Riva del Garda, 13 ottobre 2014 18:30 – (BeLoveRevolution) – «Sono senza parole». E’ l’amaro commento di Padre Sava Janjic, Igumeno del monastero di Visoki Dečani in Kosovo e Metochia, visibilmente scosso e preoccupato per l’incolumità dei monaci suoi fratelli e il futuro di questo meraviglioso luogo patrimonio dell’umanità dell’Unesco.

Il Monastero, fondato nel 1327 dal re serbo Stefano Dečanski, è stato oggetto di feroci e ripetuti – almeno due – atti vandalici nei giorni scorsi. Tremende scritte inneggianti all’ISIS e all’ufficialmente sciolta Uck sono infatti comparse fin dentro le mura del complesso, a poche decine di metri di distanza dalla chiesa. “Il Califfato sta arrivando” e le sigle “ISIS” e “UCK” sono comparse su muri, portoni e muri di cinta, prova lampante, ancora una volta, dell’inesistenza totale di una situazione di pacifica convivenza e rispetto nell’autoproclamata “Repubblica Kosova”.

L’episodio, condannato sia dalla dirigenza serba che da quella kosovara, segue quello dello scorso aprile (leggi qui) in cui la scritta “UCK” era comparsa su uno dei portoni di ingresso, e ne rafforza gli autori, mai scoperti, che moltiplicano gli sfregi e che soprattutto alzano il tiro, riuscendosi ad avvicinare in maniera preoccupante alla chiesa e agli alloggi dei monaci.

Questa volta è stato, infatti, solo il caso che ha voluto che Padre Danilo, responsabile delle stalle del Monastero, non incrociasse sulla propria strada, durante il consueto giro di cura degli animali, i terroristi, con conseguenze tragiche facilmente immaginabili.

In Kosovo e Metochia è oramai appurata l’esistenza di una fitta rete di islamisti radicali e terroristi, molti dei quali coinvolti nei conflitti armati in Siria e Iraq.

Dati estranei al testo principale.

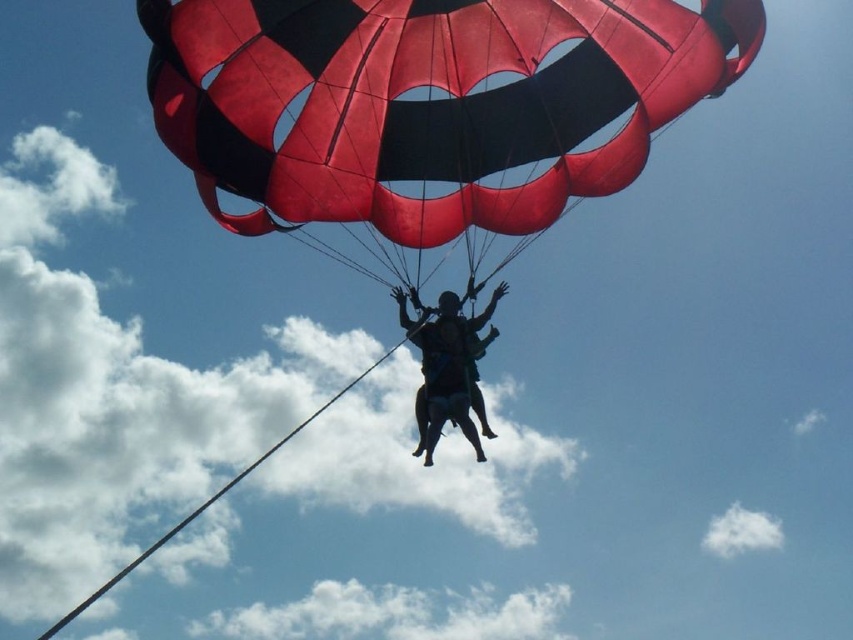 Is red/black parachute at upper center to the left of black matte parachute at center from the viewer's perspective?

In fact, red/black parachute at upper center is to the right of black matte parachute at center.

Does red/black parachute at upper center have a greater height compared to black matte parachute at center?

Yes.

Identify the location of red/black parachute at upper center. The image size is (853, 640). (428, 102). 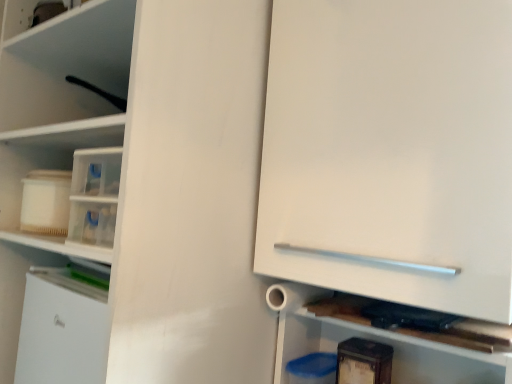 Question: Considering the relative sizes of white glossy cabinet at center and wooden cutting board at lower right in the image provided, is white glossy cabinet at center smaller than wooden cutting board at lower right?

Choices:
 (A) yes
 (B) no

Answer: (B)

Question: Does white glossy cabinet at center lie in front of wooden cutting board at lower right?

Choices:
 (A) yes
 (B) no

Answer: (A)

Question: Considering the relative positions of white glossy cabinet at center and wooden cutting board at lower right in the image provided, is white glossy cabinet at center to the left of wooden cutting board at lower right from the viewer's perspective?

Choices:
 (A) yes
 (B) no

Answer: (B)

Question: Is white glossy cabinet at center further to camera compared to wooden cutting board at lower right?

Choices:
 (A) yes
 (B) no

Answer: (B)

Question: From a real-world perspective, does white glossy cabinet at center sit lower than wooden cutting board at lower right?

Choices:
 (A) no
 (B) yes

Answer: (A)

Question: Can you confirm if white glossy cabinet at center is taller than wooden cutting board at lower right?

Choices:
 (A) no
 (B) yes

Answer: (B)

Question: Is wooden cutting board at lower right behind white glossy cabinet at center?

Choices:
 (A) no
 (B) yes

Answer: (B)

Question: Is wooden cutting board at lower right located outside white glossy cabinet at center?

Choices:
 (A) yes
 (B) no

Answer: (A)

Question: Does wooden cutting board at lower right lie in front of white glossy cabinet at center?

Choices:
 (A) no
 (B) yes

Answer: (A)

Question: Can you confirm if wooden cutting board at lower right is positioned to the left of white glossy cabinet at center?

Choices:
 (A) yes
 (B) no

Answer: (A)

Question: Does wooden cutting board at lower right have a lesser height compared to white glossy cabinet at center?

Choices:
 (A) no
 (B) yes

Answer: (B)

Question: From the image's perspective, is wooden cutting board at lower right under white glossy cabinet at center?

Choices:
 (A) yes
 (B) no

Answer: (A)

Question: From their relative heights in the image, would you say white glossy cabinet at center is taller or shorter than wooden cutting board at lower right?

Choices:
 (A) tall
 (B) short

Answer: (A)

Secondo Milovan Drecun, capo della commissione per il Kosovo al parlamento serbo: «Sarebbero almeno 150, secondo varie fonti, gli islamisti kosovari recatisi a combattere a fianco dei jihadisti di Siria e Iraq, e una quindicina di essi sarebbero rimasti uccisi» (leggi qui).

Uno scenario confermato dagli arresti, a settembre, di quindici persone, tra cui ben dodici imam, che predicavano in moschee kosovare perché sospettati di promuovere la guerra e di reclutare volontari e seppur l’identità degli arrestati non è stata resa nota, secondo i media locali sarebbero coinvolti l’imam della Grande Moschea di Pristina, Shefqet Krasniqi, e il vicepresidente del partito islamista radicale Lisba, Fuad Ramiqi.

Operazione che segue quella di metà agosto quando la polizia arrestò quarantà kosovaro-albanesi, accusati di essersi uniti ai jihadisti in Siria e di essere in possesso di armi ed esplosivi.

Ma la presenza di terroristi e reclutatoti non è una novità ed era già stata ampiamente descritta da Antonio Evangelista, ex capo del contingente di polizia italiana nell’ambito della missione Onu, nel suo “Madrasse. Piccoli martiri crescono tra Balcani ed Europa” in cui si occupava di criminalità organizzata e terrorismo e raccontata di recente anche in un’inchiesta de “l’Espresso” dal titolo I nuovi jihadisti vengono dal Kosovo a firma di Paolo Fantauzzi.

L’attenzione rimane alta insomma, anche considerato il sospetto, da parte delle organizzazioni internazionali e le intelligence occidentali, dell’esistenza di campi di addestramento in Kosovo e Albania.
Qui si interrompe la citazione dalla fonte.